House bill allots $163M to create medical isotopes in U.S.
Within weeks, the current shortage of the primary isotope (molybdenum-99) used for medical procedures is expected to develop into a full-blown crisis, according to the congressmen.
"The United States is facing a crisis in nuclear medicine. Because of serious technical problems in other countries, 50,000 critical procedures performed in this country every day will soon vanish...We cannot afford to have American patients held hostage to old and faulty nuclear reactors in other countries," Markey said.
"The American Medical Isotopes Production Act will ensure that Americans have access to these vital medical procedures by establishing a robust domestic production of molybdenum-99 for medical uses," he added.
Currently, the American Medical Isotopes Production Act has been endorsed by:
- The Council on Radionuclides and Radiopharmaceuticals (CORAR);
- The Society for Nuclear Medicine (SNM);
- The American Association of Physicists in Medicine (AAPM);
- The American College of Radiology (ACR);
- The American College of Cardiology (ACC);
- The American Society of Nuclear Cardiology (ASNC);
- The Health Physics Society;
- Lantheus Medical Imaging of North Billerica, Mass.;
- Covidien of Dublin, Ireland; and
- University of Missouri in Columbia.
Technetium-99m, a product of molybdenum-99, is used for 50,000 U.S. medical procedures each day, including for the detection and staging of cancer and the detection of heart disease. However, the United States does not currently produce these isotopes, and is reliant upon foreign producers for a constant supply.
In addition, the bill will close a loophole in U.S. nuclear nonproliferation law, by ending the export of highly enriched uranium for medical isotope production, the legislators said. Medical isotopes can be made effectively with low-enriched uranium. This year, the National Academy of Sciences concluded that there are "no technical reasons that adequate quantities cannot be produced" without the use of highly enriched uranium.

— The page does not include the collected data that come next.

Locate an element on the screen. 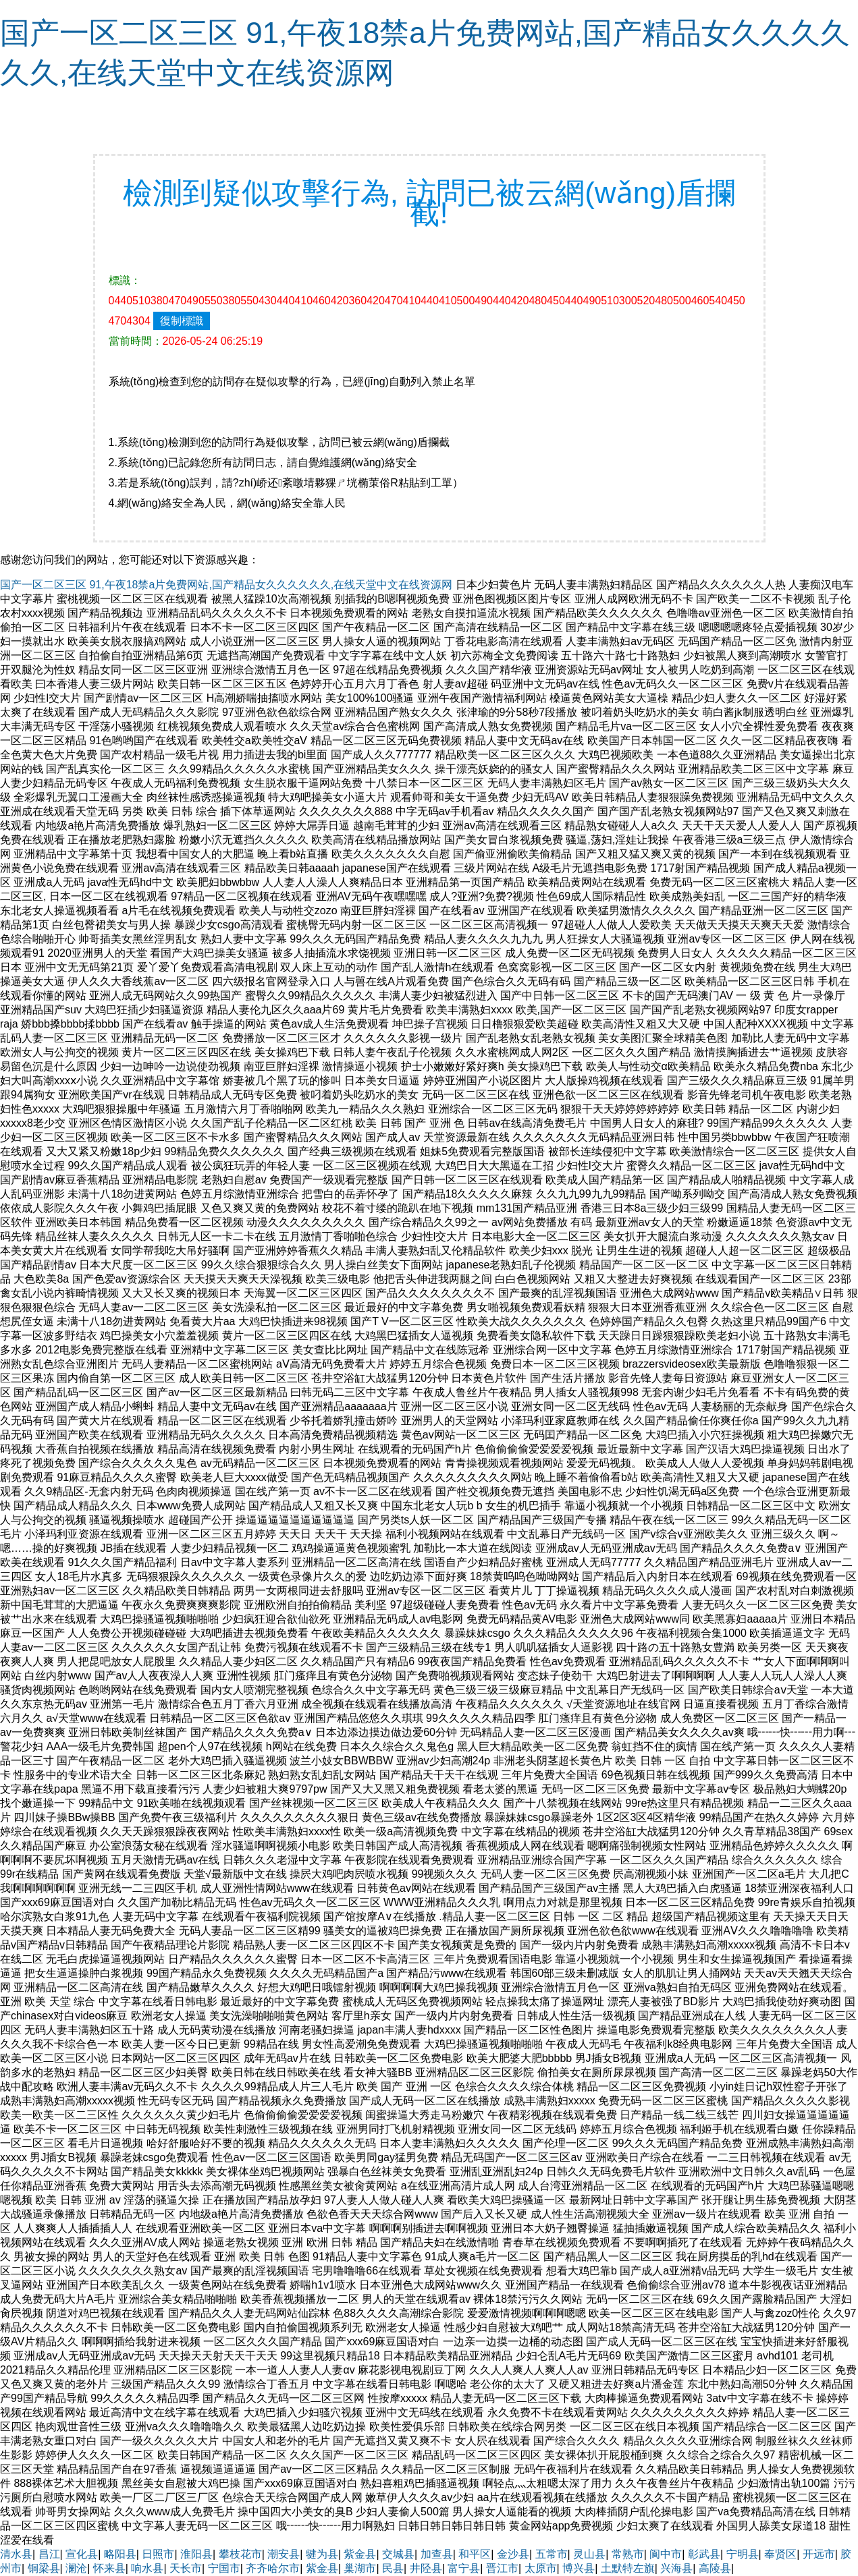  国产一区二区三区 91,午夜18禁a片免费网站,国产精品女久久久久久久,在线天堂中文在线资源网 is located at coordinates (226, 584).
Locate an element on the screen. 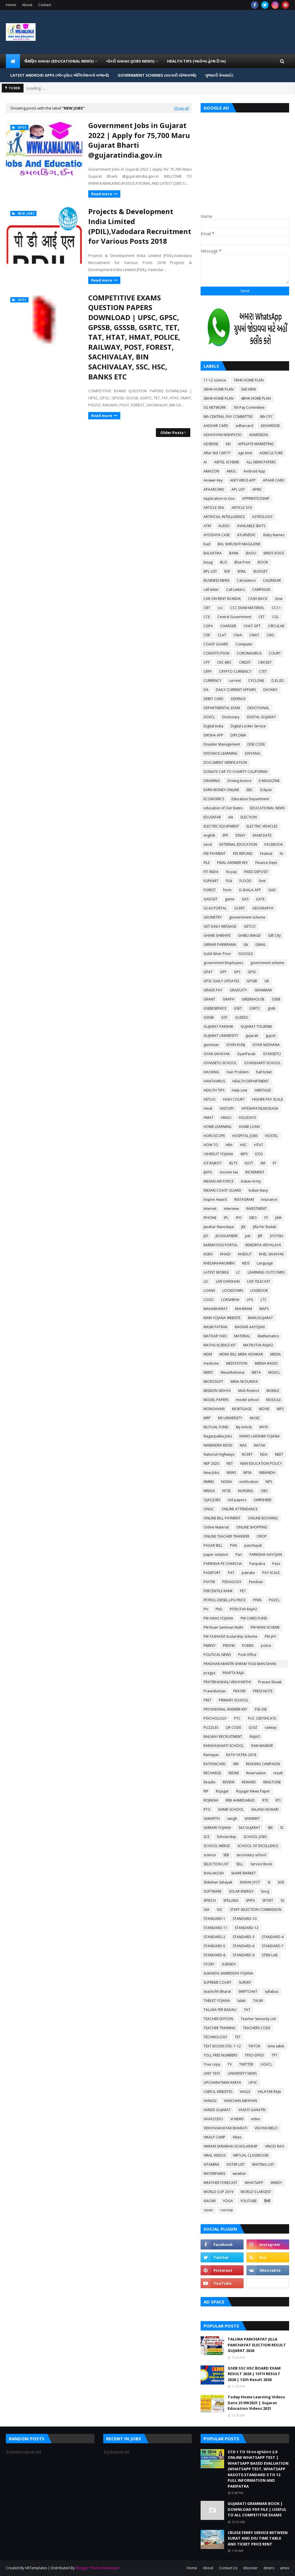  Inspire Award is located at coordinates (215, 1199).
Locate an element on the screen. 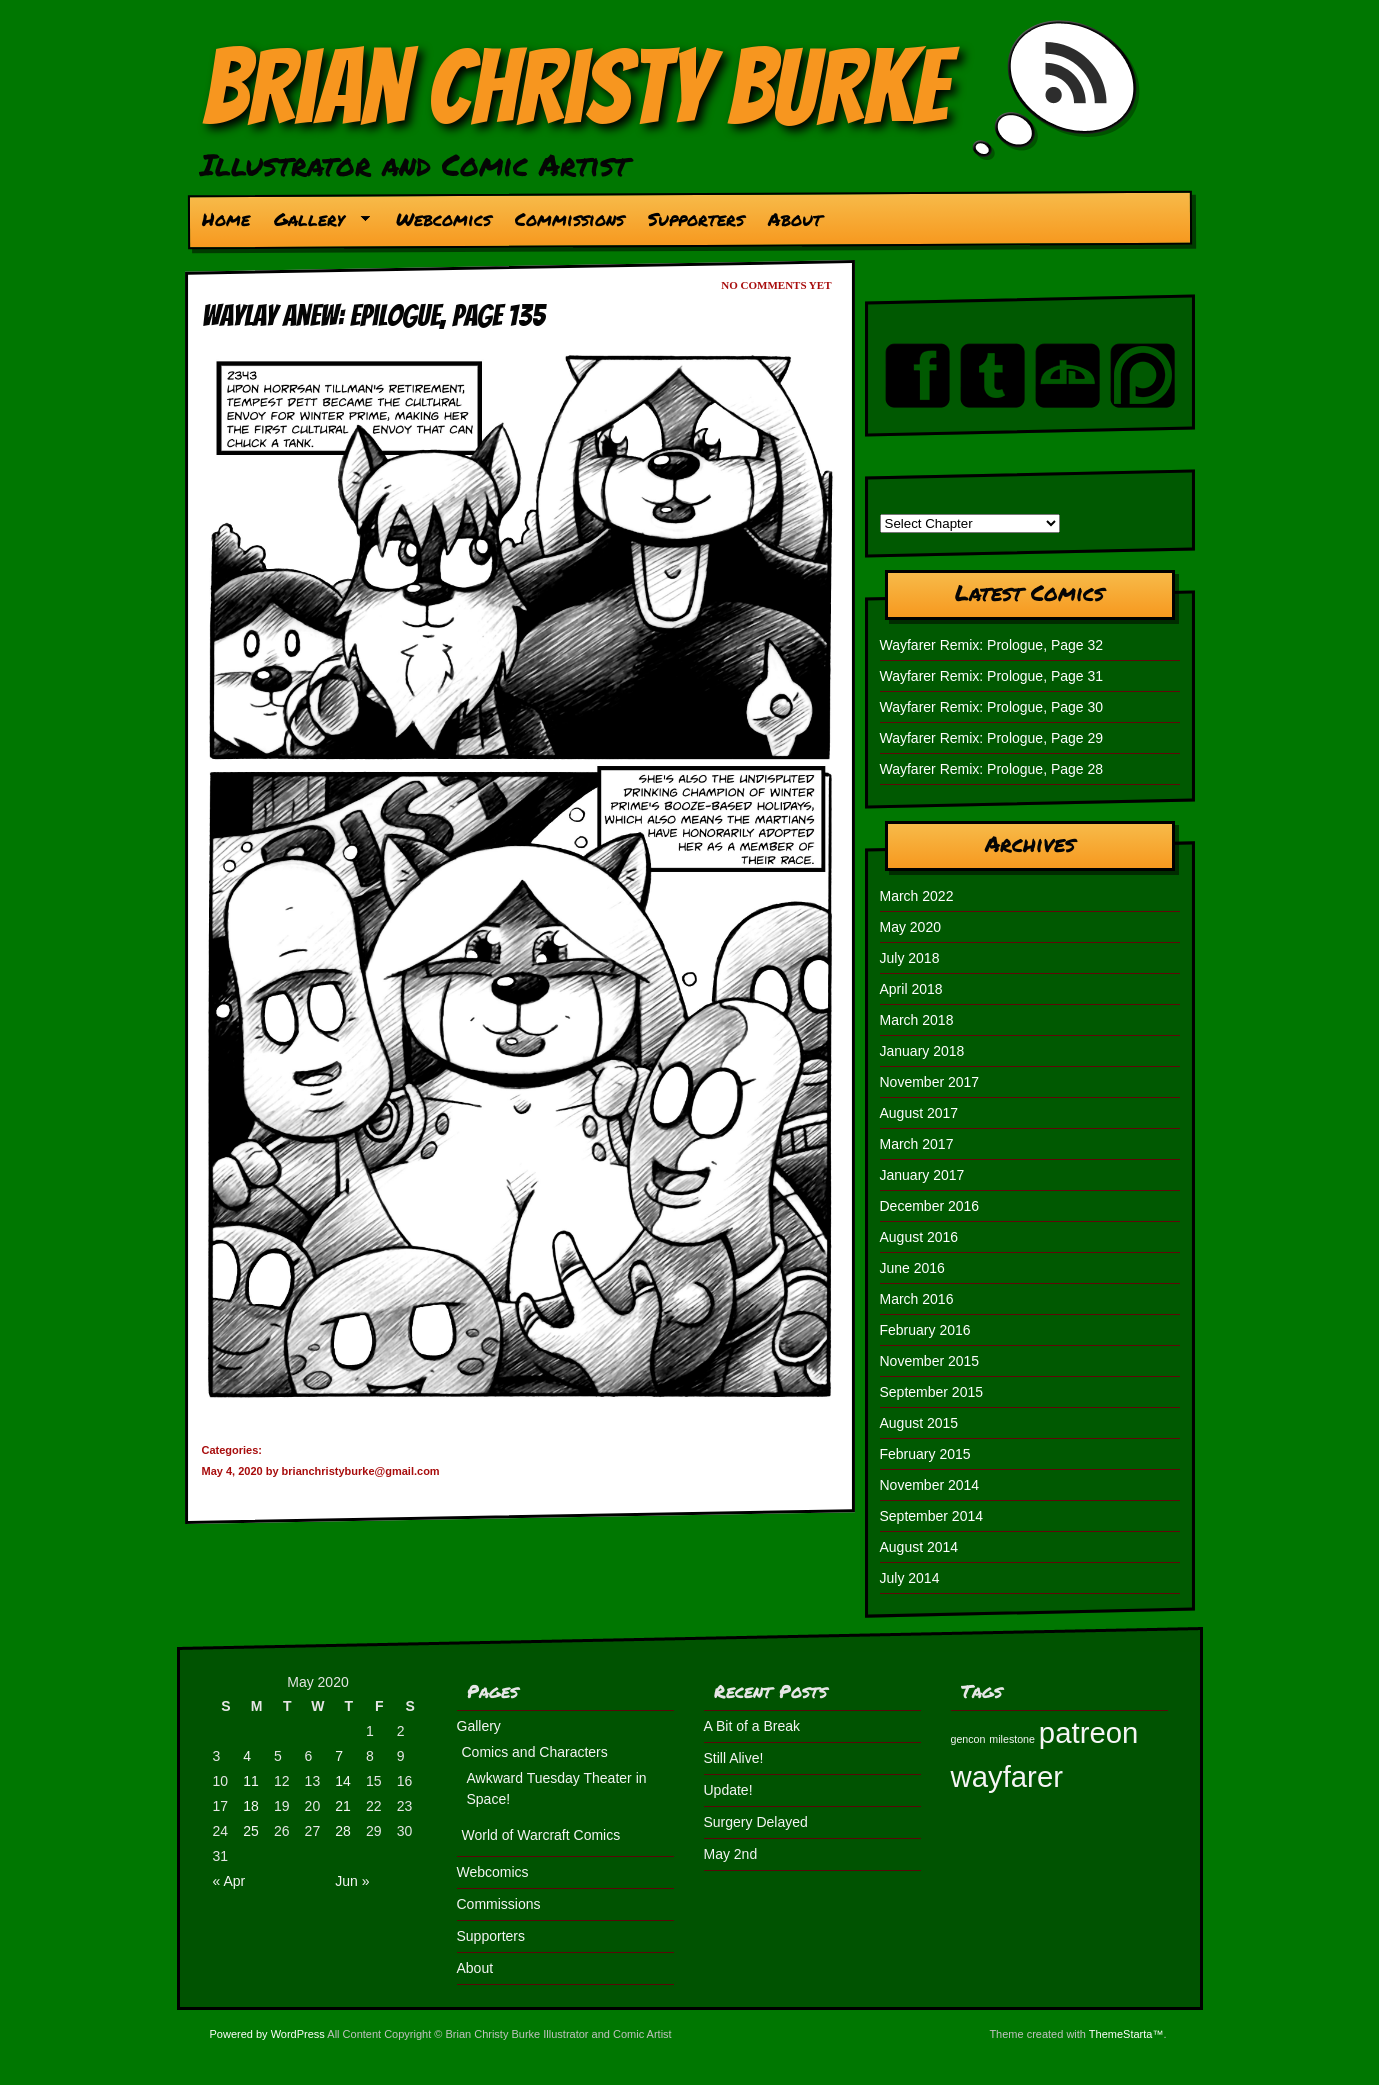 This screenshot has height=2085, width=1379. 14 is located at coordinates (343, 1781).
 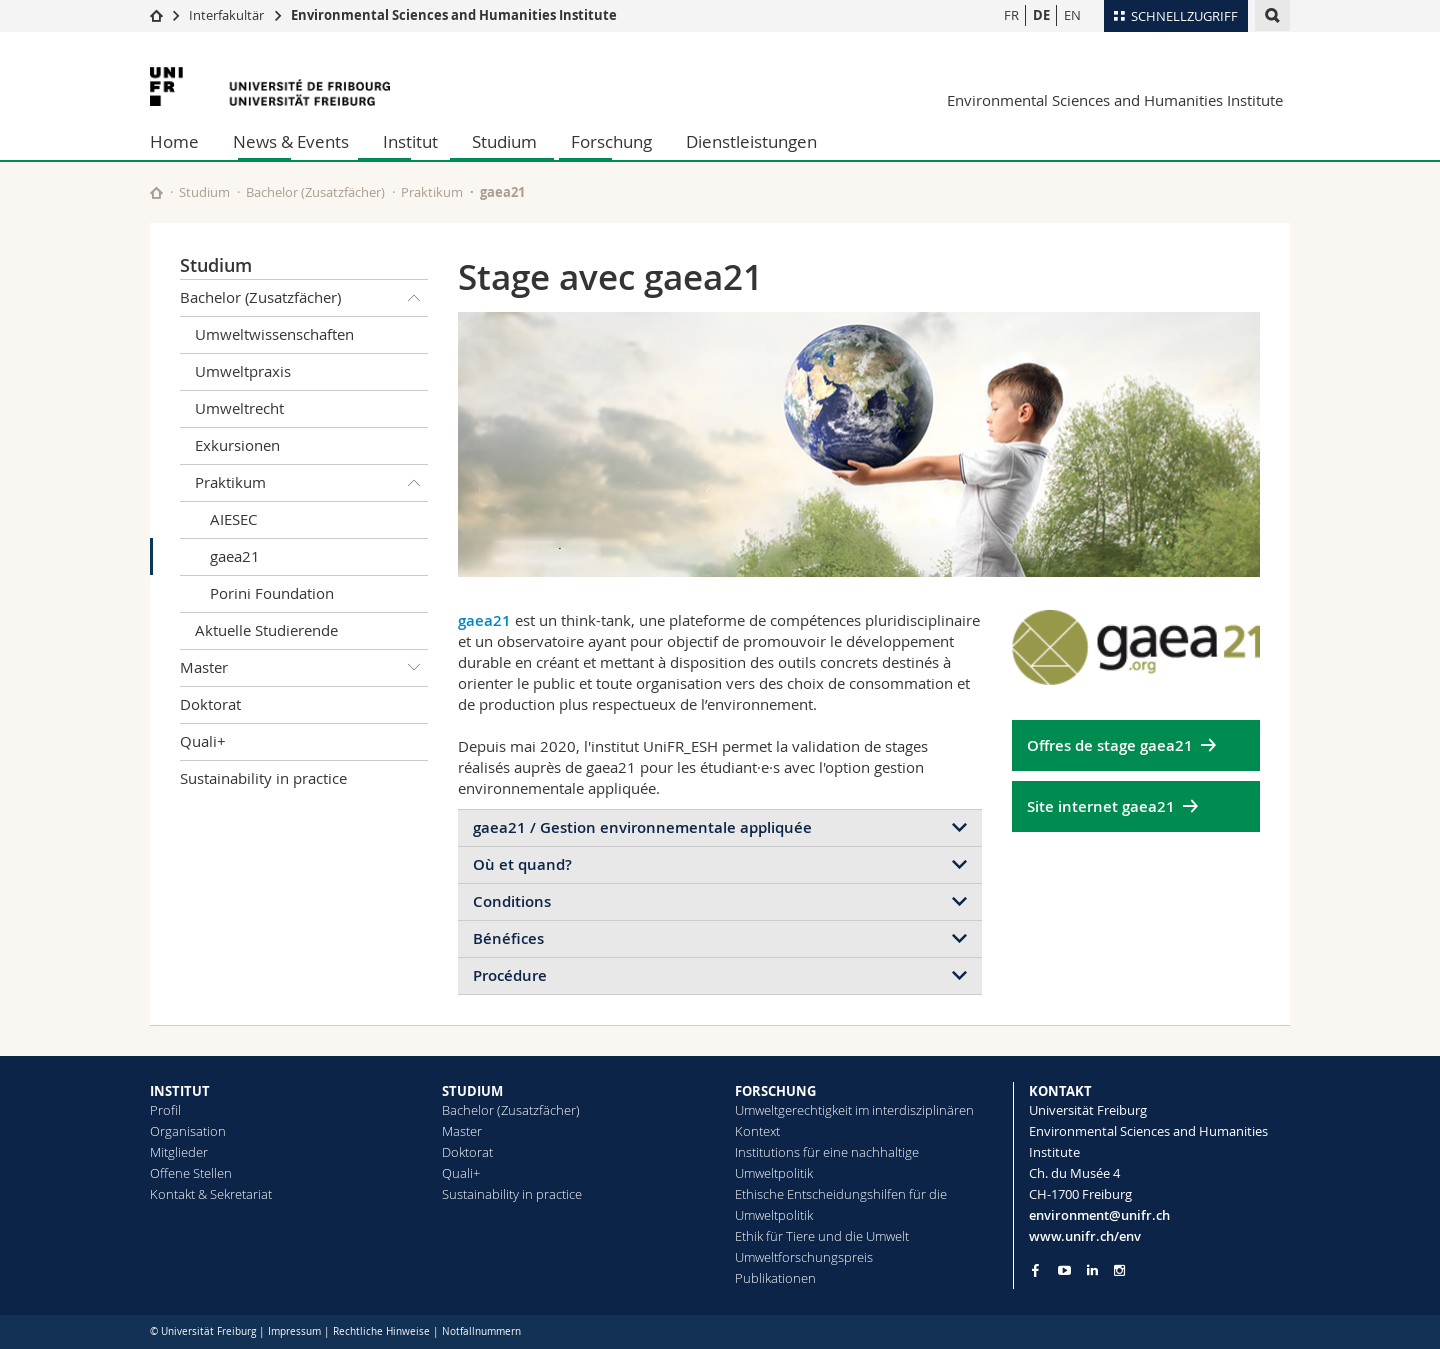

The American Medical Isotopes Production Act seeks to provide resources and authority to the Department of Energy (DoE) to bring domestic production of this critical isotope on-line as soon as possible. The bill authorizes $163 million over five years, which fully funds the current DoE cost projection for creating a robust domestic molybdenum-99 production capacity. The DoE would be required to use this money to support private sector or research sector projects to establish molybdenum-99 production.
The bill also provides the DoE with new authorities to assist in the development of fuels, targets, and processes for domestic molybdenum-99 production. Additionally, the bill will responsibly end the export of U.S. highly enriched uranium in seven to 10 years, providing sufficient time for less dangerous technologies to be substituted.